▸ TRY IT
Each record that follows must be given again without alteration.
Top of EXERCISE MATERIAL
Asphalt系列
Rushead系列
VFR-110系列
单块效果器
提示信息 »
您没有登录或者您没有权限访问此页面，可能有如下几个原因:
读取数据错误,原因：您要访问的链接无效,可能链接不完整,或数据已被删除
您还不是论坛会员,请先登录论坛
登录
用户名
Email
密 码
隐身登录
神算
Bottom of EXERCISE MATERIAL
▸ FINISHED EXERCISE
Asphalt系列
Rushead系列
VFR-110系列
单块效果器
提示信息 »
您没有登录或者您没有权限访问此页面，可能有如下几个原因:
读取数据错误,原因：您要访问的链接无效,可能链接不完整,或数据已被删除
您还不是论坛会员,请先登录论坛
登录
用户名
Email
密 码
隐身登录
神算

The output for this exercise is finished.